What is certificate pinning?

Certificate pinning is the process of associating a host with their expected X.509 certificate or public key. Once a certificate or public key is known or seen for a host, the certificate or public key is associated or ‘pinned’ to the host.

A host or service’s certificate or public key can be added to an application at development time, or it can be added upon first encountering the certificate or public key. The former, adding at development time, is preferred since preloading the certificate or public key out of band usually means the attacker cannot taint the pin. If the certificate or public key is added upon first encounter, this is known as key continuity. Key continuity can fail if the attacker has a privileged position during the first encounter.
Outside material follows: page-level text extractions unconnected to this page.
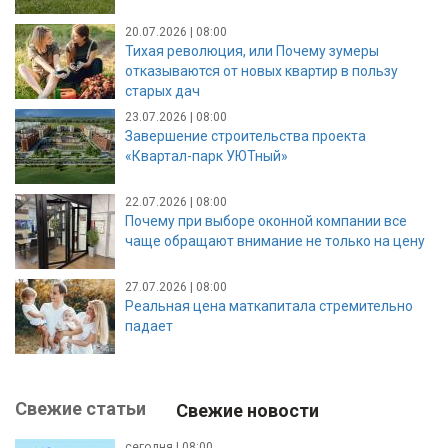
20.07.2026 | 08:00
Тихая революция, или Почему зумеры
отказываются от новых квартир в пользу
старых дач
23.07.2026 | 08:00
Завершение строительства проекта
«Квартал-парк УЮТный»
22.07.2026 | 08:00
Почему при выборе оконной компании все
чаще обращают внимание не только на цену
27.07.2026 | 08:00
Реальная цена маткапитала стремительно
падает
Свежие статьи
Свежие новости
сегодня | 08:00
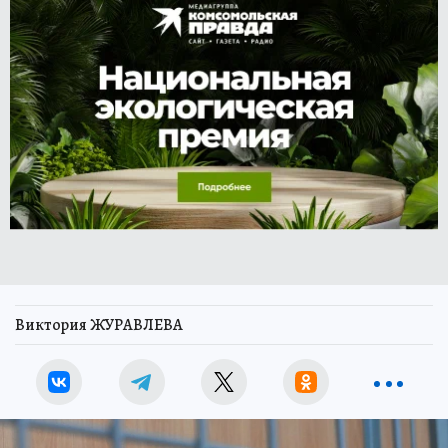
Виктория ЖУРАВЛЕВА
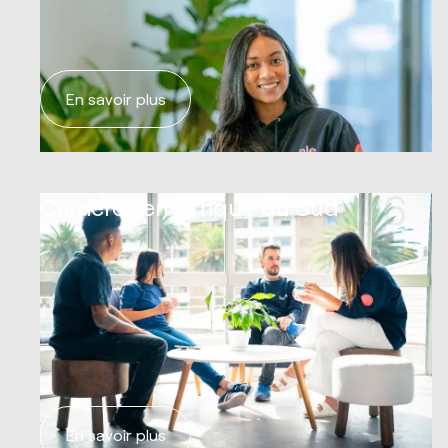
En savoir plus
06
Carrières en Afrique du Sud
En savoir plus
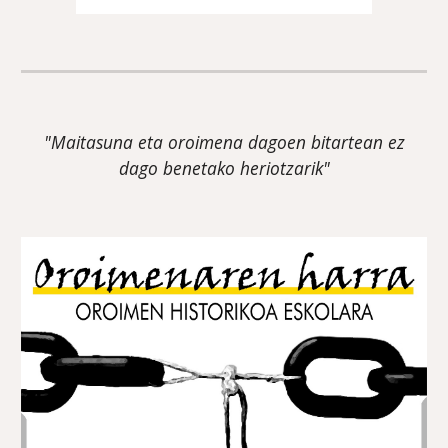
"Maitasuna eta oroimena dagoen bitartean ez
dago benetako heriotzarik"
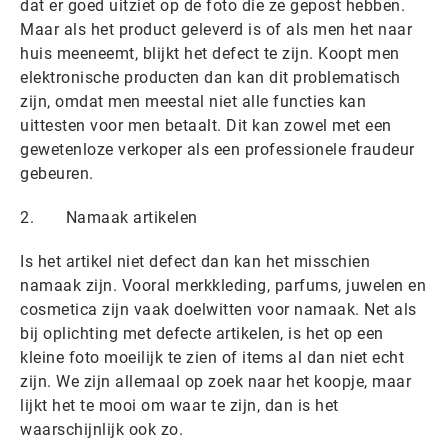
dat er goed uitziet op de foto die ze gepost hebben.
Maar als het product geleverd is of als men het naar
huis meeneemt, blijkt het defect te zijn. Koopt men
elektronische producten dan kan dit problematisch
zijn, omdat men meestal niet alle functies kan
uittesten voor men betaalt. Dit kan zowel met een
gewetenloze verkoper als een professionele fraudeur
gebeuren.
2. Namaak artikelen
Is het artikel niet defect dan kan het misschien
namaak zijn. Vooral merkkleding, parfums, juwelen en
cosmetica zijn vaak doelwitten voor namaak. Net als
bij oplichting met defecte artikelen, is het op een
kleine foto moeilijk te zien of items al dan niet echt
zijn. We zijn allemaal op zoek naar het koopje, maar
lijkt het te mooi om waar te zijn, dan is het
waarschijnlijk ook zo.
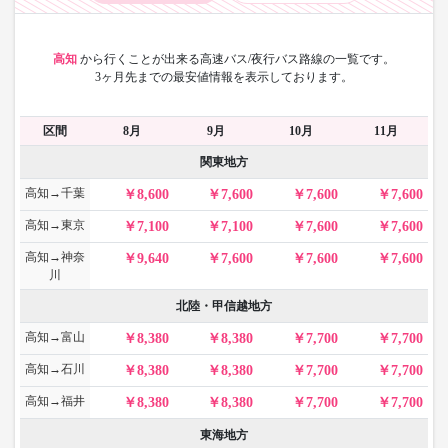
高知
から
行くことが出来る高速バス/夜行バス路線の一覧です。
3ヶ月先までの最安値情報を表示しております。
区間
8月
9月
10月
11月
関東地方
高知→千葉
8,600
7,600
7,600
7,600
高知→東京
7,100
7,100
7,600
7,600
高知→神奈
9,640
7,600
7,600
7,600
川
北陸・甲信越地方
高知→富山
8,380
8,380
7,700
7,700
高知→石川
8,380
8,380
7,700
7,700
高知→福井
8,380
8,380
7,700
7,700
東海地方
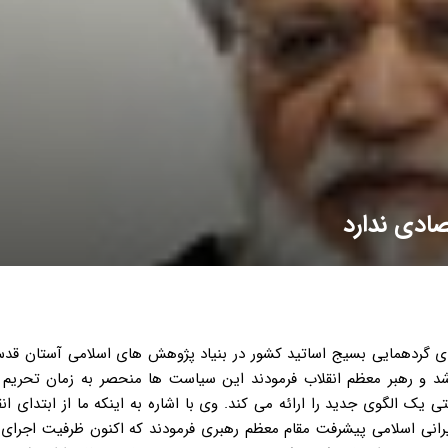
صادی ندارد
ادی گردهمایی بسیج اساتید کشور در بنیاد پژوهش های اسلامی آستان ق
سیاست های اقتصاد مقاومتی اسفند سال ۱۳۹۲ ابلاغ شد و رهبر معظم انقلاب فرمودند این سیاست ها منحصر به زمان 
ک الگوی جدید را ارائه می کند. وی با اشاره به اینکه ما از ابتدای انق
رانی اسلامی پیشرفت مقام معظم رهبری فرمودند که اکنون ظرفیت اجرای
Pinning leverages knowledge of the pre-existing relationship between the user and an organization or service to help make better security related decisions. Because the application already has information on the server or service, it does not need to rely on generalised mechanisms meant to solve the key distribution problem. That is, it does not need to turn to DNS for name/address mappings or trusted CAs for bindings and status. No key distribution problems when there is no key distribution!

Why should you always pin?

Mobile applications should utilise either certificate or public key pinning in order to ensure that communications are secure. This is usually implemented when the developer of the application needs to validate the remote host’s identity or when operating in a hostile environment. Since one or both of these are almost always true, it is recommended that the majority of applications implement pinning.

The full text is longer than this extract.